There is material below. Print exactly the lines starting at the line with "febbraio 2011" and ending at the line with "giugno 2010", ends included, and no others.

(Beginning of PROVIDED ENTRIES)

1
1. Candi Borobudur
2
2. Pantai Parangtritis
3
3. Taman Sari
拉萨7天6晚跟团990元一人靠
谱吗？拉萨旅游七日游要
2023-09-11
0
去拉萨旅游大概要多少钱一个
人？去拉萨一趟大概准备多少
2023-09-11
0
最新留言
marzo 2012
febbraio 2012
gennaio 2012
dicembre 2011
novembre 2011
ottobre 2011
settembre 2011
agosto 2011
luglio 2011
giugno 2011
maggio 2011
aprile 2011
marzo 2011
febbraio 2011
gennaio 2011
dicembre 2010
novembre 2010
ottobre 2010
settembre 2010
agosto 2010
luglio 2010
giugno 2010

(End of PROVIDED ENTRIES)
(Beginning of PROVIDED ENTRIES)

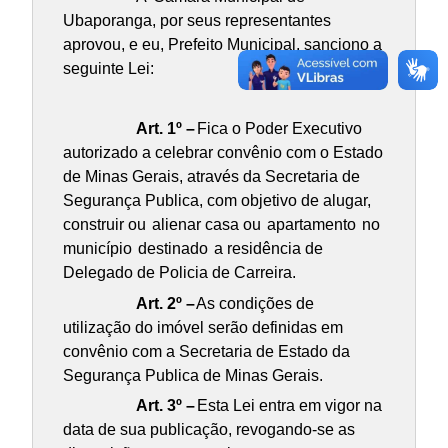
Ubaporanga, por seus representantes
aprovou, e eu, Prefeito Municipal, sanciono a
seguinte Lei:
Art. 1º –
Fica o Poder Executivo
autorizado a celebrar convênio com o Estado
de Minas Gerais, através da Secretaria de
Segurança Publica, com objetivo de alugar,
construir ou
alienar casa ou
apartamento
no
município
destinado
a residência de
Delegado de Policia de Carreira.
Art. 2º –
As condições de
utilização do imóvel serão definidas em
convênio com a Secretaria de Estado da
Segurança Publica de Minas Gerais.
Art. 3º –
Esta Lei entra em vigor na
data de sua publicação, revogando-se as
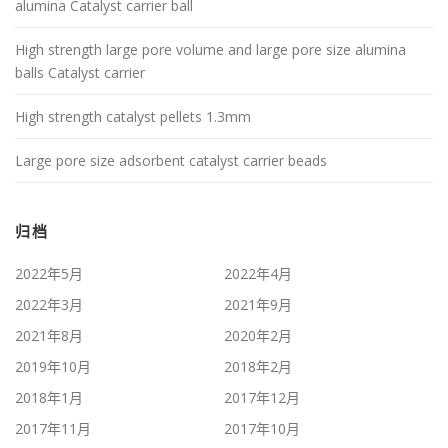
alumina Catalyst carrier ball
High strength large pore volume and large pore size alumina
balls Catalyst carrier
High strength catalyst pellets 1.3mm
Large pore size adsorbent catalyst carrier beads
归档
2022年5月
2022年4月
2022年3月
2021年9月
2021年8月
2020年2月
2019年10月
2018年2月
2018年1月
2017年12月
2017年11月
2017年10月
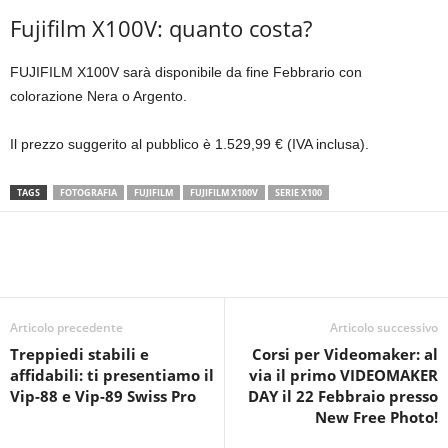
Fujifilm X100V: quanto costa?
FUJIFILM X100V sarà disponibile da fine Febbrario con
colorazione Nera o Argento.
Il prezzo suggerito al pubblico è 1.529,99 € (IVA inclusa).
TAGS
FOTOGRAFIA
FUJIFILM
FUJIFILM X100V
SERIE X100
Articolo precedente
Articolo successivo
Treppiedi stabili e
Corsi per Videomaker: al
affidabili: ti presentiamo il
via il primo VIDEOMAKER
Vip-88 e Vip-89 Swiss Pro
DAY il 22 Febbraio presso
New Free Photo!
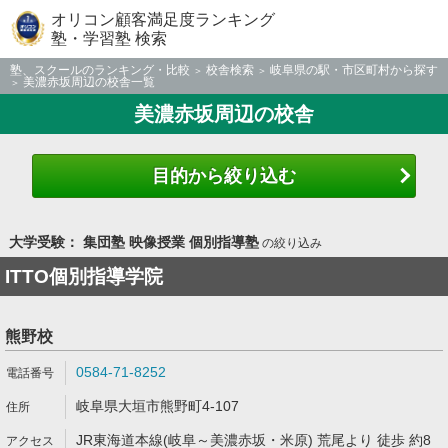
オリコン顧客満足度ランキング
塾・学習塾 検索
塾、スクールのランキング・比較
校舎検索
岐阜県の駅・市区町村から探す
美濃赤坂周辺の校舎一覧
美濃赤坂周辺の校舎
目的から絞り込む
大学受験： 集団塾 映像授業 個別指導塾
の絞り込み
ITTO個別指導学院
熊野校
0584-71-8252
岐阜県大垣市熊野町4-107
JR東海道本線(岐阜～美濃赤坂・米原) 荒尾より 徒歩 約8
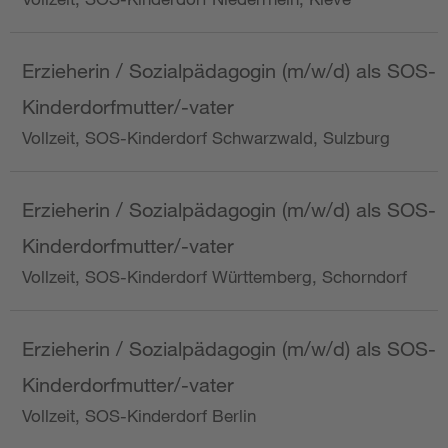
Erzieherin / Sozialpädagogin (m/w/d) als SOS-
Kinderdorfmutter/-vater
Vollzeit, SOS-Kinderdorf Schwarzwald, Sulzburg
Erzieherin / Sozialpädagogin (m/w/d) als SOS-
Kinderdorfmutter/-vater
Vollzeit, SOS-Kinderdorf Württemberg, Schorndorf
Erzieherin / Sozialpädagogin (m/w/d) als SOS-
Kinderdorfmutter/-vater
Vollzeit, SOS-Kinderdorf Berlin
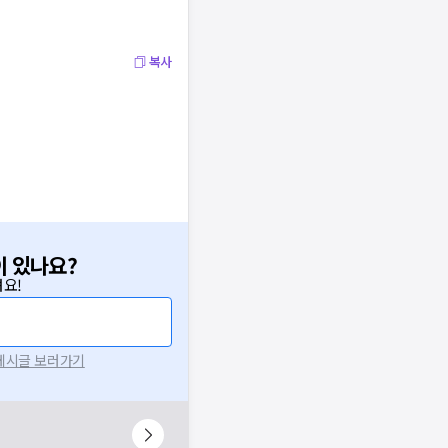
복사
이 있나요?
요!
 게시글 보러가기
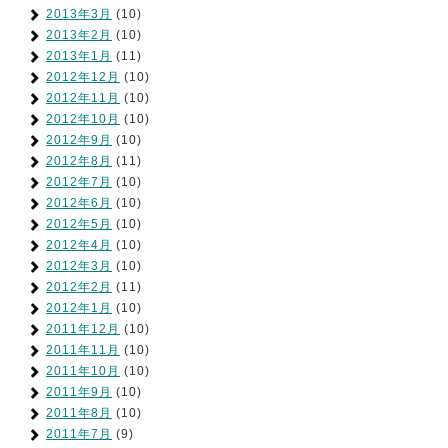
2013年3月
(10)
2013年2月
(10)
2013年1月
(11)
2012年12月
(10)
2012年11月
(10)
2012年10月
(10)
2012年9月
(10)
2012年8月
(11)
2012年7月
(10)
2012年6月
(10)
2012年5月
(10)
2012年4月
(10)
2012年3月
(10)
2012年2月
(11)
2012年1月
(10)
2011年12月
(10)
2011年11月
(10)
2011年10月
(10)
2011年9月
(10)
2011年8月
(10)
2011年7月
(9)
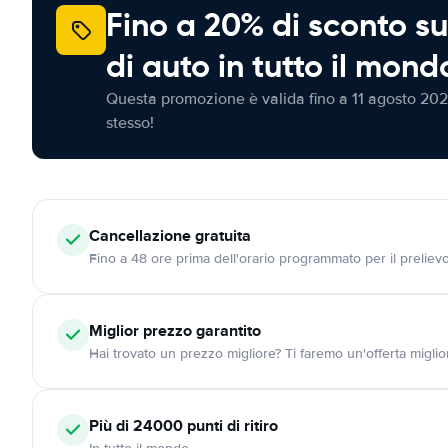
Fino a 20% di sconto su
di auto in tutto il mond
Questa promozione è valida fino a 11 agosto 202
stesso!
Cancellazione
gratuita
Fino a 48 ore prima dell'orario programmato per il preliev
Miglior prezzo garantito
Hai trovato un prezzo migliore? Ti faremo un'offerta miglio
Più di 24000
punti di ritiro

(End of PROVIDED ENTRIES)

→ ANSWER TO THE EXERCISE:
febbraio 2011
gennaio 2011
dicembre 2010
novembre 2010
ottobre 2010
settembre 2010
agosto 2010
luglio 2010
giugno 2010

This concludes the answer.